One significant fact about poverty is that while the poverty ratio has been declining in
India, the absolute number of poor had remained more or less the same. Poverty ratio
was 36 per cent in 1993- 94 which means 32.0 crore people were below poverty line.
Though poverty ratio declined by 8.5 per cent between 1993-94 and 2004-05 but the
absolute number of poor was estimated at 30.2 crores persons.

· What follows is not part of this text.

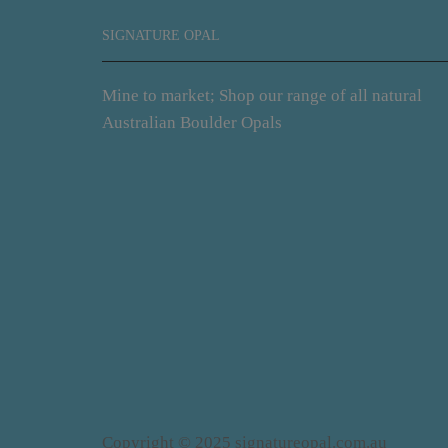
SIGNATURE OPAL
Mine to market; Shop our range of all natural
Australian Boulder Opals
Copyright © 2025 signatureopal.com.au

The poor mostly belong to the weaker sections of the society like SC/ST, women,
handicapped, etc. In rural areas they are the landless labourers, small and marginal
farmers and rural artisans.

The urban poor, quite many of them are immigrants from villages, live in slums and
on pavements. The poor are weak not only economically but also socially and
politically.
Conclusion

Therefor we have been able to learned that poverty is one of the major issues in the
world that need to be address quickly in the poorest villages in which thousands of
people are dying, and most of these people are children’s. We have learned that
poverty refers to the condition of not having the means to afford basic human needs
such as clean water, nutrition, healthcare, clothing, food, and a place to live, poverty is
a deadly issue that’s killing our population slow and that we as the affected ones need
to take actions against it. We have also learned that poverty that affect mostly poor
people, because of the little resources they have, this means that poverty is an issue
that’s harming poor people that want to get out of poverty, but they can’t because they
don’t have the support of rich people. Even though there are a lot of people trying to
stop poverty, it is impossible to stop it without the support of rich countries, this is
because to fight poverty we have to fight it with a lot of money and their only a few
countries that could support us with this need. Something else that we have learned is
that poverty today is looking worst then when it first started; millions of kids are
living on piles of trash dying of starvation. The reason there are so many people living
in poverty is because millions of other people are spending money in things they don’t
need. (Article wave) this leads us to the effects of this issue that are deadly illnesses
that make people fall and give up on their life, we learned that poverty lead people to
abuse of drugs or to abuse of other people. And even though many people support the
idea of helping those people who live in poverty, there are also those that don’t
support people who are trying to stop poverty. And the most important thing that we
have all learned from this research is that poverty can be stop, but to be able to stop it
we must all support each other, with no hate or anything that could harm us. So for
those that are willing to help don’t help because you feel pressure, do it because you
want to and your heart is telling you to do it.